The Lactic Acid, Plasma test contains 1 test with 1 biomarker.
Brief Description: The Lactic Acid Plasma test, commonly referred to simply as a lactate test, measures the level of lactic acid in the blood. Lactic acid is a byproduct of cellular metabolism, specifically when the body breaks down glucose for energy in the absence of adequate oxygen, a process known as anaerobic metabolism. Under normal conditions, lactic acid is rapidly cleared from the blood. Elevated levels can indicate that tissues are not receiving enough oxygen or there is an impairment in the body's ability to clear lactate.

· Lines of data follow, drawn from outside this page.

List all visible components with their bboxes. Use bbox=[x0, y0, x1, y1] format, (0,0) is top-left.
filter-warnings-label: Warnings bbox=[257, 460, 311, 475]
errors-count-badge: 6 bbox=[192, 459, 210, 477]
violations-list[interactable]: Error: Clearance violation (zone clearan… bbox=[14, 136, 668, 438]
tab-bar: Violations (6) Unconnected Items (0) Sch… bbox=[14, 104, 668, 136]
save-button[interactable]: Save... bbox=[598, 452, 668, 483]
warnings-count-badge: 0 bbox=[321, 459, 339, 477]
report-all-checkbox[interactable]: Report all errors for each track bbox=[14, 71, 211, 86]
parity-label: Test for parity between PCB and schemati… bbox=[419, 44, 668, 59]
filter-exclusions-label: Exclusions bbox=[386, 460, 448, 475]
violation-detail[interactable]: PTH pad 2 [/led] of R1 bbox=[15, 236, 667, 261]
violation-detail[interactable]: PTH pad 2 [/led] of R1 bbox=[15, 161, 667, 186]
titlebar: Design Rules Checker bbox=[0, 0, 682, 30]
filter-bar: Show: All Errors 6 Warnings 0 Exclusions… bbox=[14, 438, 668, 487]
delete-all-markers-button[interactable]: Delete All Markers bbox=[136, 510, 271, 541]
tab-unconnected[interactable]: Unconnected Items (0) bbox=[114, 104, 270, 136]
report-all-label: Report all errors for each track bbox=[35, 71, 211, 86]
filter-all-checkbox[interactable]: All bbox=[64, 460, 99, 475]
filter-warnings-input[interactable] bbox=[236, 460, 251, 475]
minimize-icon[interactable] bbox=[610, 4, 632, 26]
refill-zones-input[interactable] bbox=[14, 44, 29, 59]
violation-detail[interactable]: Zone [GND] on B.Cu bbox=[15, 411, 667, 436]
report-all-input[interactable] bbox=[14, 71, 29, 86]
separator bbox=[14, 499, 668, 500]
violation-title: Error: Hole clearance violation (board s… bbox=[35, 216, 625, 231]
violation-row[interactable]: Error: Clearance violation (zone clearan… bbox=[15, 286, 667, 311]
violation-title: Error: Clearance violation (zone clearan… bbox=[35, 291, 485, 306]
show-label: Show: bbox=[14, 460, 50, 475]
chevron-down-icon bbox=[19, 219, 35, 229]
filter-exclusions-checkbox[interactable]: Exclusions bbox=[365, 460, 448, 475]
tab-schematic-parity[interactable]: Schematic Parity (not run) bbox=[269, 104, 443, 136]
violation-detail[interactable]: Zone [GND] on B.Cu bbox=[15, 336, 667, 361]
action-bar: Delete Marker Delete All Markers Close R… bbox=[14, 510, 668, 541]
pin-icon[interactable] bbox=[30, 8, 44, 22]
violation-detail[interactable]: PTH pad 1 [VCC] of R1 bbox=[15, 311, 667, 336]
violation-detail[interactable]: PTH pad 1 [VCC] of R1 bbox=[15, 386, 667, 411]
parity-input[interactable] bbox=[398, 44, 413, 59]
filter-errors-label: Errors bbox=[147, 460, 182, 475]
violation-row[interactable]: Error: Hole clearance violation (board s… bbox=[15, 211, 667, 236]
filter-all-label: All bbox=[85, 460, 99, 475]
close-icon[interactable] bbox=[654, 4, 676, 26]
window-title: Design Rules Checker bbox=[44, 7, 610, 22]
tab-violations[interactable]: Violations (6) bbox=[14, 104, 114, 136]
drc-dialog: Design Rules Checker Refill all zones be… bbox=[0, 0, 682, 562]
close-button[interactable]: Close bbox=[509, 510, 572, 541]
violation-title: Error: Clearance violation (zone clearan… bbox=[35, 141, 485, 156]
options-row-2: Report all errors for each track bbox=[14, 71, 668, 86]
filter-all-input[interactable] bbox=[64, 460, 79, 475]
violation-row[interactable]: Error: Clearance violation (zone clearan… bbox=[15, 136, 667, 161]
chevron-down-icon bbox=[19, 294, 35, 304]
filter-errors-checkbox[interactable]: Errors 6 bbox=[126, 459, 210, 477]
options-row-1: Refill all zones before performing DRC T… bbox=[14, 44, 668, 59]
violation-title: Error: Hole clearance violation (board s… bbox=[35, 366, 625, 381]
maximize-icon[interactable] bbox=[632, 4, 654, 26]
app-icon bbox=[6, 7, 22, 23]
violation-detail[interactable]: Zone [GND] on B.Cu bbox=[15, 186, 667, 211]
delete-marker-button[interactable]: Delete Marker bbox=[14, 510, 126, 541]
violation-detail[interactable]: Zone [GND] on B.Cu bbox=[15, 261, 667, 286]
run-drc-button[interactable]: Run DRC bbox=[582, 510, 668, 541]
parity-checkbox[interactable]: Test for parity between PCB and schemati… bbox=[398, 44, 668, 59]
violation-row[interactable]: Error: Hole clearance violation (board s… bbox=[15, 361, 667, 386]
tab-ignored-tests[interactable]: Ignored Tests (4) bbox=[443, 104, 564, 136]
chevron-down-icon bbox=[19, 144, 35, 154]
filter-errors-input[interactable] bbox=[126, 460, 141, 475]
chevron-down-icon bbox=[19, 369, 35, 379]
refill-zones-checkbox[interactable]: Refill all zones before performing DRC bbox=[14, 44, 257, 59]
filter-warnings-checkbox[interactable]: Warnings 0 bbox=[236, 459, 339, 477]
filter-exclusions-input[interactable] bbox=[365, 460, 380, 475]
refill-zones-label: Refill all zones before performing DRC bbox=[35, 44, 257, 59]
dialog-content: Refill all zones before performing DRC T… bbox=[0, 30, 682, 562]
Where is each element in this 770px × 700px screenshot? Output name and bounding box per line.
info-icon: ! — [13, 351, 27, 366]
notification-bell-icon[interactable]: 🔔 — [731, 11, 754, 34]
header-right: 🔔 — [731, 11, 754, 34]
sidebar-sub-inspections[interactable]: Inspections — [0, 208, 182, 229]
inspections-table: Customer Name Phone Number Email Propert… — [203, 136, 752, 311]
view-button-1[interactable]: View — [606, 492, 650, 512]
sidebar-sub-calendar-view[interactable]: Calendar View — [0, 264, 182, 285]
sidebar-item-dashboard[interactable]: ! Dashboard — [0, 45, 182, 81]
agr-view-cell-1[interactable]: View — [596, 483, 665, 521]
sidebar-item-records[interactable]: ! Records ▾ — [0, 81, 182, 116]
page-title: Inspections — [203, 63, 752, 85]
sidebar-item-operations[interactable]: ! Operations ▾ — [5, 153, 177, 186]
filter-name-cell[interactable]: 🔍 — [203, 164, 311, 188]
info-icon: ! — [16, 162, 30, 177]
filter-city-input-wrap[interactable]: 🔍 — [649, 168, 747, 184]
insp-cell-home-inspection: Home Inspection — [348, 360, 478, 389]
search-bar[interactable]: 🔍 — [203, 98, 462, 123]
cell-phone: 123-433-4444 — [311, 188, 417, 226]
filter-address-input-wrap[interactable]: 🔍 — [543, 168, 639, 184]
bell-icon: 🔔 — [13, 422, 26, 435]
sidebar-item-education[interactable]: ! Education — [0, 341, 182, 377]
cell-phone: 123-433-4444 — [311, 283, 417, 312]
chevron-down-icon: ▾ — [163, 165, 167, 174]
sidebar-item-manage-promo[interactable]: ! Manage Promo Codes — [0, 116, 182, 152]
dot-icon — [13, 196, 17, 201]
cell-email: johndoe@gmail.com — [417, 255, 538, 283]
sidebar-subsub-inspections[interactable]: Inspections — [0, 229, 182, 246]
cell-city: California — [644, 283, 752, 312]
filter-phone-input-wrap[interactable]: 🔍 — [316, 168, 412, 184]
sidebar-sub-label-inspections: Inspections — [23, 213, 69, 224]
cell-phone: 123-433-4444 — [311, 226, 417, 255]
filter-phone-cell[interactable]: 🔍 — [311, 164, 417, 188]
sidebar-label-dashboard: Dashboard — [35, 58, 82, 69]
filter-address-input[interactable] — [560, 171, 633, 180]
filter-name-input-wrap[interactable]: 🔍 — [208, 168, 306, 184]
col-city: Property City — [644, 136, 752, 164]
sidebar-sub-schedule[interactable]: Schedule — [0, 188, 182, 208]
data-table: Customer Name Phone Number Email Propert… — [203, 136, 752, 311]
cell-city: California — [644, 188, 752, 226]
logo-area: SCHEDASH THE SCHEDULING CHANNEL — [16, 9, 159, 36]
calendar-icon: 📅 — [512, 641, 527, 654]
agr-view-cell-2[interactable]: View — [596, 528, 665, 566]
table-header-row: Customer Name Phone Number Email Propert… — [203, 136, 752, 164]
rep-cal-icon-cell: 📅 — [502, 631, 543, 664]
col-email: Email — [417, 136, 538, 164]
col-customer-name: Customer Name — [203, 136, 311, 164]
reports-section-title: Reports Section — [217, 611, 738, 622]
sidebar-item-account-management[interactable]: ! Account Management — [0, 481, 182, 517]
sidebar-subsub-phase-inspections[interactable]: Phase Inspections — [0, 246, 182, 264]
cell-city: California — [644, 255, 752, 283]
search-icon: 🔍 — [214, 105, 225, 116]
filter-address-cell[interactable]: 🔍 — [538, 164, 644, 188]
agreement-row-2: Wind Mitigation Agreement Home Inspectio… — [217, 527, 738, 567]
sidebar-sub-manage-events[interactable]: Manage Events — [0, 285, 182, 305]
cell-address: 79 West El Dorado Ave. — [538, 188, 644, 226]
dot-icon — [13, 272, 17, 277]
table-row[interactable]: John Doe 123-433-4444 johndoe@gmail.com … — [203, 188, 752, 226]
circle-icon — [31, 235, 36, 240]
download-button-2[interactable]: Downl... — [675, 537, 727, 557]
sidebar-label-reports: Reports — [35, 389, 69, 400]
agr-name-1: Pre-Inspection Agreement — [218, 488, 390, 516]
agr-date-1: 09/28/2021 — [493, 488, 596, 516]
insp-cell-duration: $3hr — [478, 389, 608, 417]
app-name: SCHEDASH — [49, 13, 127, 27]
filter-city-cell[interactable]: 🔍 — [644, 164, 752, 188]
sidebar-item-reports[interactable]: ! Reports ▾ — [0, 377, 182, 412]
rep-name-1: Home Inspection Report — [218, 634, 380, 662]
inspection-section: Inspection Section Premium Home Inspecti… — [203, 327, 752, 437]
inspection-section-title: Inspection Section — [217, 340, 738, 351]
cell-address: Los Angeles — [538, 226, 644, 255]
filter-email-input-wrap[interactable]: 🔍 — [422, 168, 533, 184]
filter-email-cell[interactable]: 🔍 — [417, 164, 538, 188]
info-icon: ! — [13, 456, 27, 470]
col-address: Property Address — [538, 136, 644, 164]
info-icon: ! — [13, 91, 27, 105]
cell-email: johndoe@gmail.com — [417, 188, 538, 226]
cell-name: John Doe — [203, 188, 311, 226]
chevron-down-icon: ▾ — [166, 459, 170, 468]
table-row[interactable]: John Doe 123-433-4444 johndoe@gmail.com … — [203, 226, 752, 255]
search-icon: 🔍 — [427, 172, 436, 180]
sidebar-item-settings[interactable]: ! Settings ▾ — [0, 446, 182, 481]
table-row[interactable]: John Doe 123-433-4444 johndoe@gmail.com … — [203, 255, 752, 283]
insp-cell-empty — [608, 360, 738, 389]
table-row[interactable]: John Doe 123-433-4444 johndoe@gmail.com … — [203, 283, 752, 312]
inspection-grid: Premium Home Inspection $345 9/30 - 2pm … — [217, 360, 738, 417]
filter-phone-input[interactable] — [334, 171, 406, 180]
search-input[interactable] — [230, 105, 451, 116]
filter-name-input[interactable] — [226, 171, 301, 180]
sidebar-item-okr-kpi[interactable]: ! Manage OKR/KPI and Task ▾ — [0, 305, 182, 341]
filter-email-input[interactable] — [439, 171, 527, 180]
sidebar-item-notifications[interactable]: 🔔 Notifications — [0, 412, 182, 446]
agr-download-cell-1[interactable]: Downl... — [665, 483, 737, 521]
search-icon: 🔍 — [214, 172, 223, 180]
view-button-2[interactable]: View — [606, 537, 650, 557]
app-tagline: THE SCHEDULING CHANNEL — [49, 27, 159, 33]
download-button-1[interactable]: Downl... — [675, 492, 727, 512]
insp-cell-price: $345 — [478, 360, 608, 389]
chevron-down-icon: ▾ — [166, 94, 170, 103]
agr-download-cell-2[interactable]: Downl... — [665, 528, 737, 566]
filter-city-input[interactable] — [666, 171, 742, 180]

Also Known As: Lactate Test, L-Lactate Test, Lactate Plasma Test, Lactate Blood Test
Collection Method: Blood Draw
Specimen Type: Plasma
Test Preparation: Sample should be collected without the use of a tourniquet, avoid hand-clenching. If a tourniquet has been used, it should be released for one minute prior to drawing blood. Collected blood should be cooled on ice immediately and separated from the cells within 3 hours.
When is a Lactic Acid test ordered?
When someone exhibits indicators and symptoms of insufficient oxygen, such as:
- breathing difficulty
- quickly breathing
- muscle tremor
- Continent pain
When a patient exhibits signs and symptoms that a medical professional believes are indicative of sepsis, shock, a heart attack, severe congestive heart failure, renal failure, or uncontrolled diabetes, the test may be prescribed.
Initial orders for the lactate test may include other tests to assess a patient’s status. If lactate is noticeably raised, it might be prescribed periodically to keep an eye on the situation.
When a person exhibits meningitis symptoms such severe headaches, fever, confusion, and loss of consciousness, CSF and blood lactate levels may be ordered.
What does a Lactic Acid Plasma test check for?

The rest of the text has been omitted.